Hall was one of those: an experienced finance guy who hadn’t run a big team before. We wanted to throw him in at the deep end and give him that responsibility, so we made him CFO at HomeServe EMEA. As part of that and to give him extra support, we found him a business coach to help him develop his team management and interpersonal skills. That series of coaching sessions has really helped.

I think every manager at every level should think about having a mentor at some stage in their lives. And it doesn’t necessarily need to be to develop business skills, it could be about their life skills, their overall career and life objectives, or finding somebody who can help them with the next steps on their journey.

How do you blend the advice received from a CoachMent with your own experience and gut instinct?

You must share your thoughts and experience with your mentor so that you’re both working together to come to the right solution. You can’t say, “Oh, well, I’m taking some experience from this person but I’m not sharing what I think and why that causes me a specific problem because of something that happened in my childhood or my early business experience.”

An example of that is an entrepreneur I know who was reluctant to think about hiring their replacement. They had tried it before, and failed, which made them nervous about trying again. But, unless you know it failed previously, it’s going to be very difficult to talk about it.

How do you set goals for a mentorship and how flexible should the mentor be with changing those goals midstream?

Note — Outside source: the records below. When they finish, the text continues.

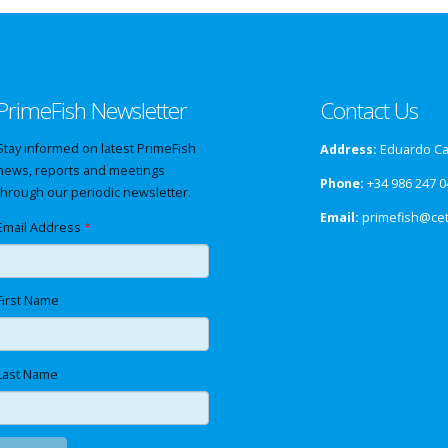
PrimeFish Newsletter
Contact Us
Stay informed on latest PrimeFish
Address:
Eduardo Cab
news, reports and meetings
Phone:
+34 986 247 0
through our periodic newsletter.
Email:
primefish@ce
Email Address
*
First Name
Last Name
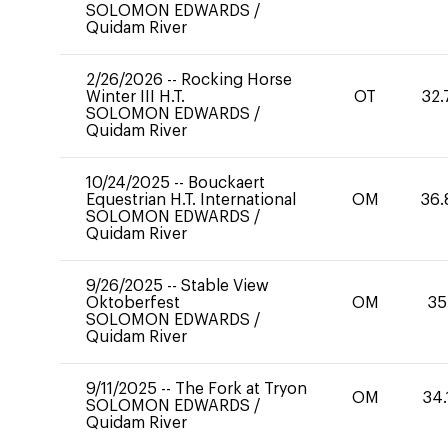
SOLOMON EDWARDS
/
Quidam River
2/26/2026
--
Rocking Horse
Winter III H.T.
OT
32.
SOLOMON EDWARDS
/
Quidam River
10/24/2025
--
Bouckaert
Equestrian H.T. International
OM
36.
SOLOMON EDWARDS
/
Quidam River
9/26/2025
--
Stable View
Oktoberfest
OM
35
SOLOMON EDWARDS
/
Quidam River
9/11/2025
--
The Fork at Tryon
OM
34.
SOLOMON EDWARDS
/
Quidam River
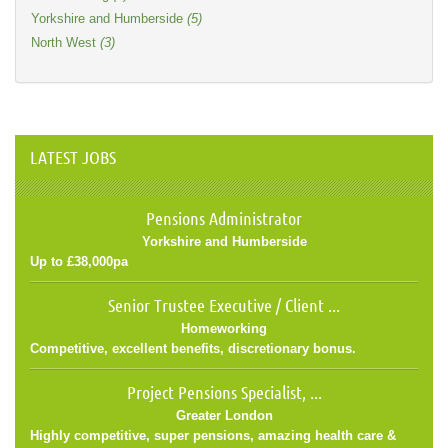
Yorkshire and Humberside
(5)
North West
(3)
LATEST JOBS
Pensions Administrator
Yorkshire and Humberside
Up to £38,000pa
Senior Trustee Executive / Client ...
Homeworking
Competitive, excellent benefits, discretionary bonus.
Project Pensions Specialist, ...
Greater London
Highly competitive, super pensions, amazing health care &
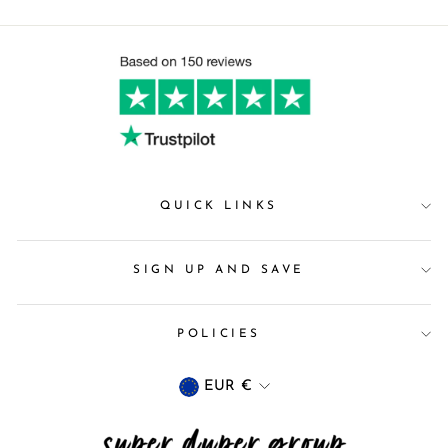
QUICK LINKS
SIGN UP AND SAVE
POLICIES
Currency
EUR €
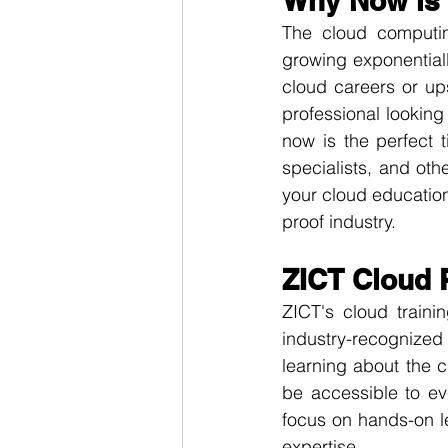
Why Now is 
The cloud computin
growing exponentially
cloud careers or ups
professional lookin
now is the perfect 
specialists, and oth
your cloud education
proof industry.
ZICT Cloud 
ZICT's cloud traini
industry-recognized 
learning about the 
be accessible to ev
focus on hands-on l
expertise.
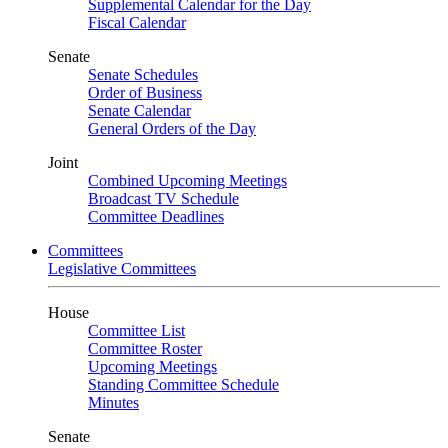
Supplemental Calendar for the Day
Fiscal Calendar
Senate
Senate Schedules
Order of Business
Senate Calendar
General Orders of the Day
Joint
Combined Upcoming Meetings
Broadcast TV Schedule
Committee Deadlines
Committees
Legislative Committees
House
Committee List
Committee Roster
Upcoming Meetings
Standing Committee Schedule
Minutes
Senate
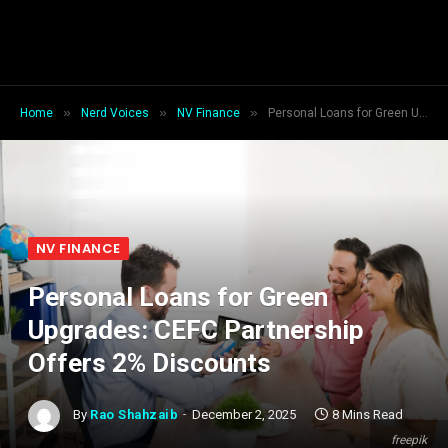
»
»
»
Home
Nerd Voices
NV Finance
Personal Loans for Green Upgrades: CEFC Partnership Offers 2% Discounts
NV FINANCE
Personal Loans for Green
Upgrades: CEFC Partnership
Offers 2% Discounts
By
Rao Shahzaib
December 2, 2025
8 Mins Read
freepik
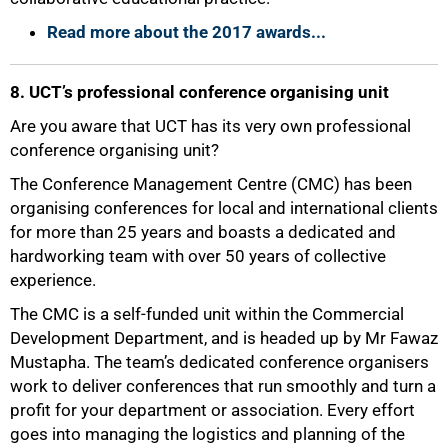
Read more about the 2017 awards...
8. UCT’s professional conference organising unit
Are you aware that UCT has its very own professional
conference organising unit?
The Conference Management Centre (CMC) has been
organising conferences for local and international clients
for more than 25 years and boasts a dedicated and
hardworking team with over 50 years of collective
experience.
The CMC is a self-funded unit within the Commercial
Development Department, and is headed up by Mr Fawaz
Mustapha. The team’s dedicated conference organisers
100%
work to deliver conferences that run smoothly and turn a
profit for your department or association. Every effort
goes into managing the logistics and planning of the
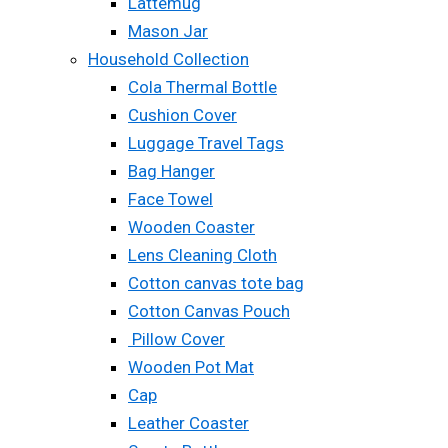
Lattemug
Mason Jar
Household Collection
Cola Thermal Bottle
Cushion Cover
Luggage Travel Tags
Bag Hanger
Face Towel
Wooden Coaster
Lens Cleaning Cloth
Cotton canvas tote bag
Cotton Canvas Pouch
Pillow Cover
Wooden Pot Mat
Cap
Leather Coaster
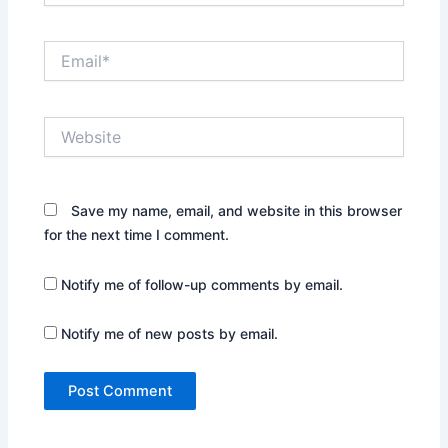
Email*
Website
Save my name, email, and website in this browser
for the next time I comment.
Notify me of follow-up comments by email.
Notify me of new posts by email.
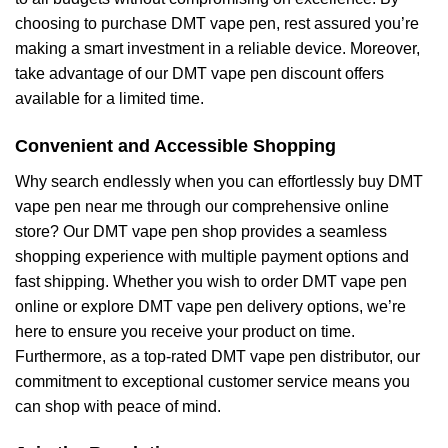
choosing to purchase DMT vape pen, rest assured you’re
making a smart investment in a reliable device. Moreover,
take advantage of our DMT vape pen discount offers
available for a limited time.
Convenient and Accessible Shopping
Why search endlessly when you can effortlessly buy DMT
vape pen near me through our comprehensive online
store? Our DMT vape pen shop provides a seamless
shopping experience with multiple payment options and
fast shipping. Whether you wish to order DMT vape pen
online or explore DMT vape pen delivery options, we’re
here to ensure you receive your product on time.
Furthermore, as a top-rated DMT vape pen distributor, our
commitment to exceptional customer service means you
can shop with peace of mind.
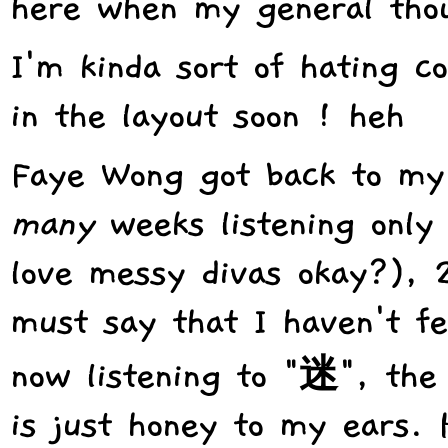
here when my general thou
I'm kinda sort of hating c
in the layout soon ! heh
Faye Wong got back to my
many
weeks listening only
love messy divas okay?), 
must say that I haven't fe
now listening to "迷", the 
is just honey to my ears. 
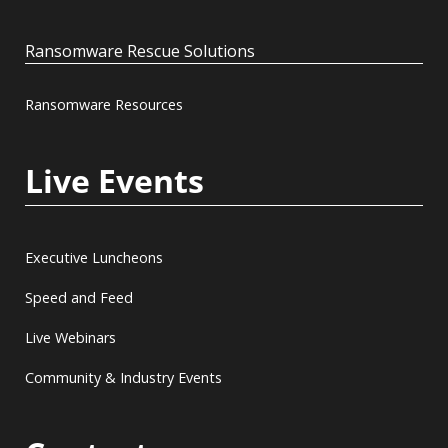
Ransomware Rescue Solutions
Ransomware Resources
Live Events
Executive Luncheons
Speed and Feed
Live Webinars
Community & Industry Events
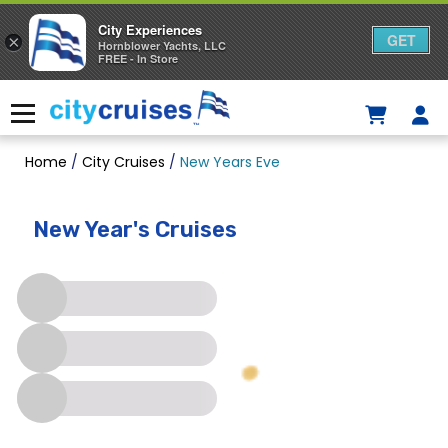
City Experiences
GET
×
Hornblower Yachts, LLC
FREE - In Store
Skip
to
Menu
content
Home
/
City Cruises
/
New Years Eve
New Year's Cruises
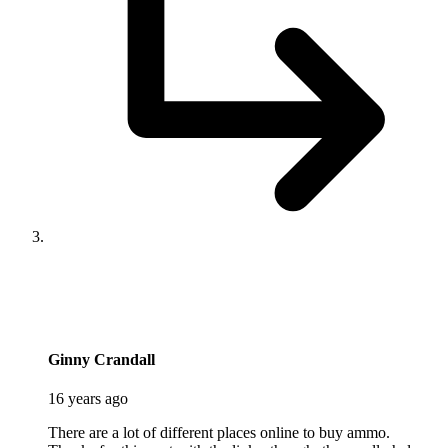
says:
Ginny Crandall
16 years ago
There are a lot of different places online to buy ammo.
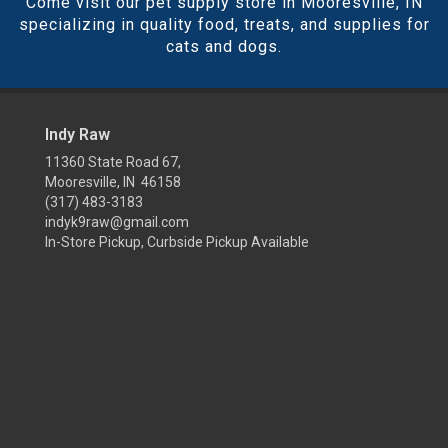
Come visit our pet supply store in Mooresville, IN
specializing in quality food, treats, and supplies for
cats and dogs.
Indy Raw
11360 State Road 67,
Mooresville, IN 46158
(317) 483-3183
indyk9raw@gmail.com
In-Store Pickup, Curbside Pickup Available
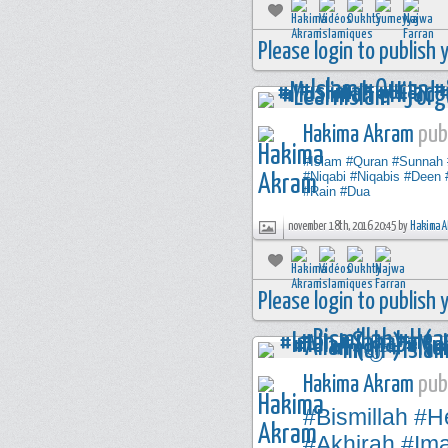
Please login to publish
Hakima Akram
publ
#Islam
#Quran
#Sunnah
#Niqabi
#Niqabis
#Deen
#Rain
#Dua
november 18th, 2016 20:45 by
Hakima A
Please login to publish
Hakima Akram
publ
#Bismillah
#H
#Akhirah
#Im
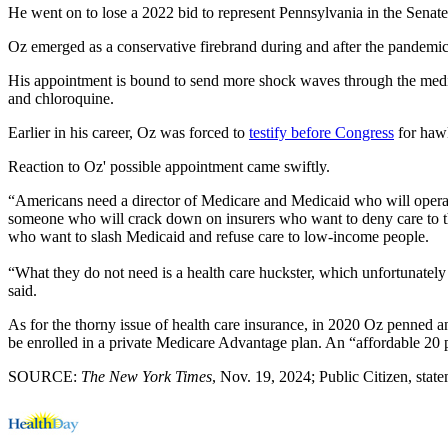
He went on to lose a 2022 bid to represent Pennsylvania in the Senat
Oz emerged as a conservative firebrand during and after the pandemic
His appointment is bound to send more shock waves through the medi
and chloroquine.
Earlier in his career, Oz was forced to
testify before Congress
for hawk
Reaction to Oz' possible appointment came swiftly.
“Americans need a director of Medicare and Medicaid who will operate
someone who will crack down on insurers who want to deny care to the
who want to slash Medicaid and refuse care to low-income people.
“What they do not need is a health care huckster, which unfortunate
said.
As for the thorny issue of health care insurance, in 2020 Oz penned 
be enrolled in a private Medicare Advantage plan. An “affordable 20 
SOURCE:
The New York Times
, Nov. 19, 2024; Public Citizen, stat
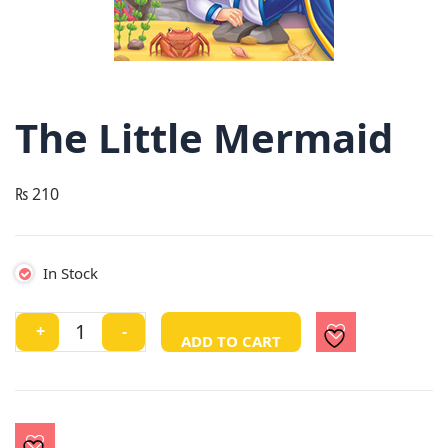
The Little Mermaid
₨
210
In Stock
The
+
-
ADD TO CART
Little
Mermaid
quantity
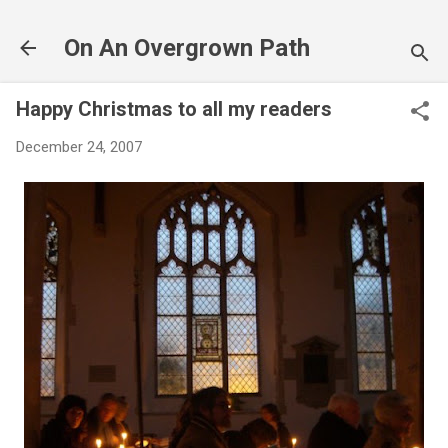
Skip to main content
On An Overgrown Path
Happy Christmas to all my readers
December 24, 2007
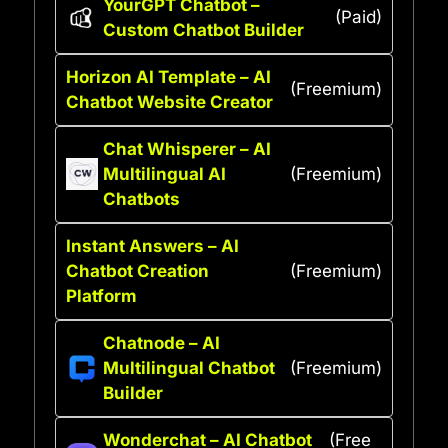
YourGPT Chatbot –
(Paid)
Custom Chatbot Builder
Horizon AI Template – AI
(Freemium)
Chatbot Website Creator
Chat Whisperer – AI
Multilingual AI
(Freemium)
Chatbots
Instant Answers – AI
Chatbot Creation
(Freemium)
Platform
Chatnode – AI
Multilingual Chatbot
(Freemium)
Builder
Wonderchat – AI Chatbot
(Free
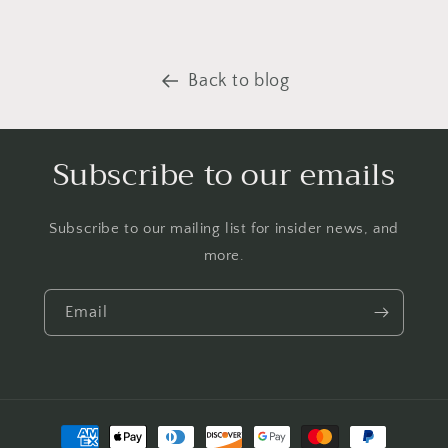
Back to blog
Subscribe to our emails
Subscribe to our mailing list for insider news, and
more.
Email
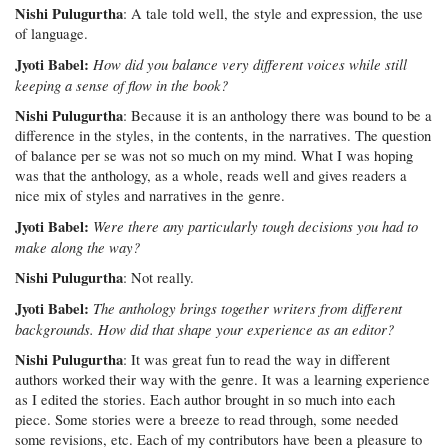
Nishi Pulugurtha
: A tale told well, the style and expression, the use
of language.
Jyoti Babel:
How did you balance very different voices while still
keeping a sense of flow in the book?
Nishi Pulugurtha
: Because it is an anthology there was bound to be a
difference in the styles, in the contents, in the narratives. The question
of balance per se was not so much on my mind. What I was hoping
was that the anthology, as a whole, reads well and gives readers a
nice mix of styles and narratives in the genre.
Jyoti Babel:
Were there any particularly tough decisions you had to
make along the way?
Nishi Pulugurtha
: Not really.
Jyoti Babel:
The anthology brings together writers from different
backgrounds. How did that shape your experience as an editor?
Nishi Pulugurtha
: It was great fun to read the way in different
authors worked their way with the genre. It was a learning experience
as I edited the stories. Each author brought in so much into each
piece. Some stories were a breeze to read through, some needed
some revisions, etc. Each of my contributors have been a pleasure to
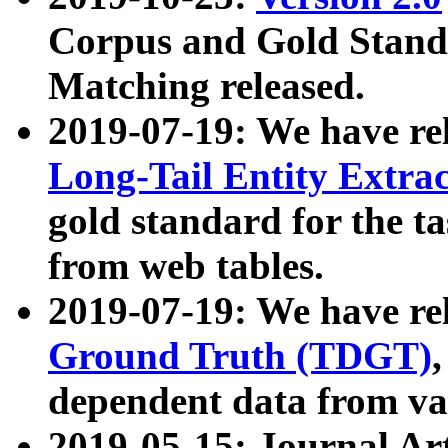
Corpus and Gold Standa
Matching released.
2019-07-19: We have re
Long-Tail Entity Extra
gold standard for the ta
from web tables.
2019-07-19: We have re
Ground Truth (TDGT)
dependent data from va
2019-05-15: Journal Ar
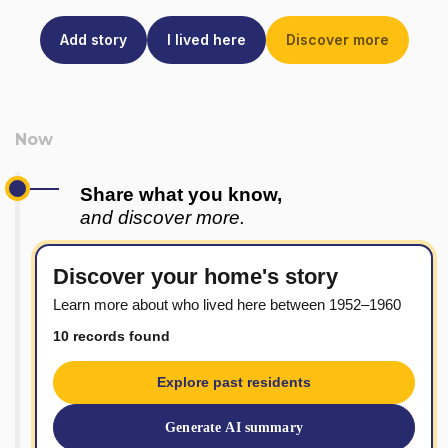
Add story
I lived here
Discover more
Share what you know,
and discover more.
Discover your home's story
Learn more about who lived here between 1952–1960
10 records found
Explore past residents
Generate AI summary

The mentee needs to be setting goals based on their specific problems, needs or opportunities. A good mentor will use coaching skills to ask questions, collect information and get the mentee to think more about the subjects. They can set out potential options that will help the mentee to think about and decide for themselves what the right next steps are.

Certainly, those goals should change. If there’s a series of booked-in coaching-mentoring sessions, they would develop over time, particularly in a longer-term relationship. What is really important is that mentors ask questions and gain an understanding of the problems or opportunities before they rush into thinking about the advice they offer up. Otherwise, it might be the wrong experience applied to the wrong situation.

I think you should be as much short term as long term. If you’ve got somebody who’s a trusted advisor and you’re facing an immediate difficulty, then you should ask them: “What should I be doing right now – I’ve got a crisis or a short-term problem”. If you don’t fix those first, then you might just go out of business.